“Rispetto le sensibilità di tutti, animalisti e ambientalisti, ma siamo di fronte a un’emergenza”. Così il ministro della Salute, Roberto Speranza, di fronte ai nuovi casi di peste suina.

Dopo l’allarme, che inizialmente ha interessato Piemonte e Liguria, il problema ora riguarda anche il Lazio “e deve essere affrontata con strumenti emergenziali”, come dichiarato dal ministro Speranza, che ha incaricato della gestione del caso il Sottosegretario Andrea Costa.

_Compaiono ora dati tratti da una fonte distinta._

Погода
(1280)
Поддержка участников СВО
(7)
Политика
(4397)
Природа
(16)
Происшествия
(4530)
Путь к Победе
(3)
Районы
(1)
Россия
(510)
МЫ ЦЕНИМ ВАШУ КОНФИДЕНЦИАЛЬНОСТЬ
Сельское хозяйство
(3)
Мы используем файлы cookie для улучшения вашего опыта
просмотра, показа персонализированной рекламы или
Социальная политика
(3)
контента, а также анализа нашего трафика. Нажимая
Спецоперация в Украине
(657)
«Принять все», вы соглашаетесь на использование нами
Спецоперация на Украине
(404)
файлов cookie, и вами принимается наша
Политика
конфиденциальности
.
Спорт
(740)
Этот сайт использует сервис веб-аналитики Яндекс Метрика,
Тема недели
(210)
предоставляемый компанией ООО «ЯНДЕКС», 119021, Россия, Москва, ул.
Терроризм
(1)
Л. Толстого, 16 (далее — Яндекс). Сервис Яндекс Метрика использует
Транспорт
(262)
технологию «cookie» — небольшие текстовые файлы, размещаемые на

Un caso, infatti, è stato segnalato nel parco dell’Insugherata, nella zona nord-ovest della Capitale, portando a 115 i casi dall’inizio dell’anno, in tre regioni: dopo Liguria e in Piemonte, anche il Lazio. Dell’emergenza in Italia ha parlato Andrea Costa, rilasciano un’intervista a Virgilio Notizie.

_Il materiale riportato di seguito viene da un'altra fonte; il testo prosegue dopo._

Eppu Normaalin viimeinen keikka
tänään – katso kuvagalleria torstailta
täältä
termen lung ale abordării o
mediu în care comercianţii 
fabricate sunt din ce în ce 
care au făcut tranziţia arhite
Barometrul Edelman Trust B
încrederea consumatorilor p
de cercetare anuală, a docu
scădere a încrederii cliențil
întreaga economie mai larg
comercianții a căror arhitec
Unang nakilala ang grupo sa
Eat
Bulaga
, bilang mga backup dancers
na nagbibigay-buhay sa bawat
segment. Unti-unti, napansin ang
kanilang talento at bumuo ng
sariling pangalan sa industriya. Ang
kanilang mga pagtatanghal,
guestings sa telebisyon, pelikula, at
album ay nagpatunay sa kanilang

Quali pericoli ci sono per la popolazione se l’emergenza non rientrerà

La preoccupazione riguarda anche il rischio che la pesta suina possa continuare a diffondersi: il virus che la trasmette, infatti, è molto contagioso e letale per cinghiali e maiali.

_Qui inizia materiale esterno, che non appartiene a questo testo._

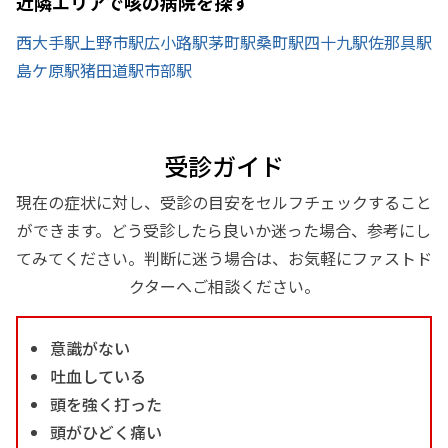
近隣エリアで咳の病院を探す
西大手駅
上野市駅
広小路駅
茅町駅
桑町駅
四十九駅
佐那具駅
島ケ原駅
猪田道駅
市部駅
受診ガイド
現在の症状に対し、受診の目安をセルフチェックすること
ができます。どう受診したら良いか迷った場合、参考にし
てみてください。判断に迷う場合は、お気軽にファストド
クターへご相談ください。
意識がない
吐血している
頭を強く打った
頭がひどく痛い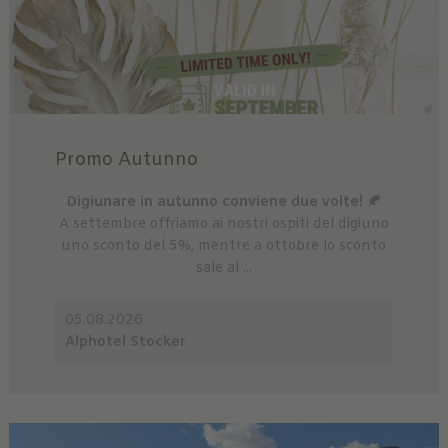
Promo Autunno
Digiunare in autunno conviene due volte! 🍂
A settembre offriamo ai nostri ospiti del digiuno
uno sconto del 5%, mentre a ottobre lo sconto
sale al ...
05.08.2026
Alphotel Stocker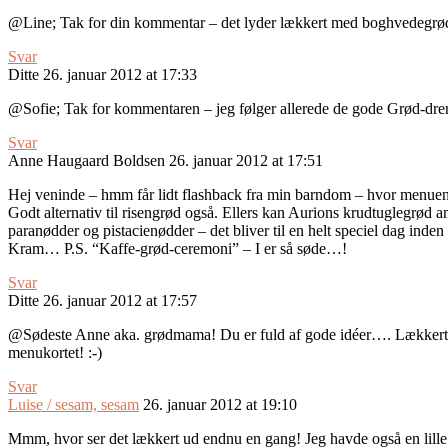
@Line; Tak for din kommentar – det lyder lækkert med boghvedegrød.
Svar
Ditte
26. januar 2012 at 17:33
@Sofie; Tak for kommentaren – jeg følger allerede de gode Grød-dren
Svar
Anne Haugaard Boldsen
26. januar 2012 at 17:51
Hej veninde – hmm får lidt flashback fra min barndom – hvor menuen 
Godt alternativ til risengrød også. Ellers kan Aurions krudtuglegrød
paranødder og pistacienødder – det bliver til en helt speciel dag inden
Kram… P.S. “Kaffe-grød-ceremoni” – I er så søde…!
Svar
Ditte
26. januar 2012 at 17:57
@Sødeste Anne aka. grødmama! Du er fuld af gode idéer…. Lækkert 
menukortet! :-)
Svar
Luise / sesam, sesam
26. januar 2012 at 19:10
Mmm, hvor ser det lækkert ud endnu en gang! Jeg havde også en lille f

“Allo stato attuale i cinghiali trovati infetti tra Liguria e Piemonte sono un centinaio, a cui si aggiunge il caso nel Lazio, per il quale però sono ancora in corso ulteriori accertamenti – prosegue Costa – Le Asl e gli Istituti zooprofilattici sperimentali sono impegnati in attività di sorveglianza, raccolta e condivisione dei dati per individuare prontamente eventuali altri casi.

“Stiamo lavorando proprio per evitare che il contagio si diffonda in nuove aree. A tal proposito stiamo rafforzando l’opera di contenimento dell’epidemia tramite l’installazione di ulteriori barriere e recinzioni per evitare la migrazione dei cinghiali selvatici e la possibilità che questi diffondano la PSA. Dobbiamo scongiurare infatti, da una parte che i cinghiali infetti escano dall’area delimitata e dall’altra che gli esemplari sani entrino nella zona rossa” spiega il Sottosegretario.

Ci sono pericoli per la popolazione?

“No, nessun pericolo. Occorre, infatti, chiarire definitivamente che la Peste suina africana è una malattia virale, prettamente veterinaria, che colpisce suini e cinghiali, altamente contagiosa e spesso letale per gli animali, ma non è trasmissibile all’uomo o ad altre specie animali (es. cani, gatti) né attraverso il contatto diretto con capi malati, né tramite alimenti di origine suina, come confermato da tutte le evidenze scientifiche – rassicura il sottosegretario alla Salute – L’uomo può però essere veicolo di trasmissione del virus attraverso la contaminazione di veicoli, indumenti, attrezzature.

L’allarme riguarda piuttosto le conseguenze sull’economia del settore zootecnico. Qualora dovessero essere colpiti gli allevamenti di suini il nostro Paese, infatti, rischierebbe il blocco dell’esportazione di prodotti a base di carne suina e il blocco della movimentazione del bestiame”.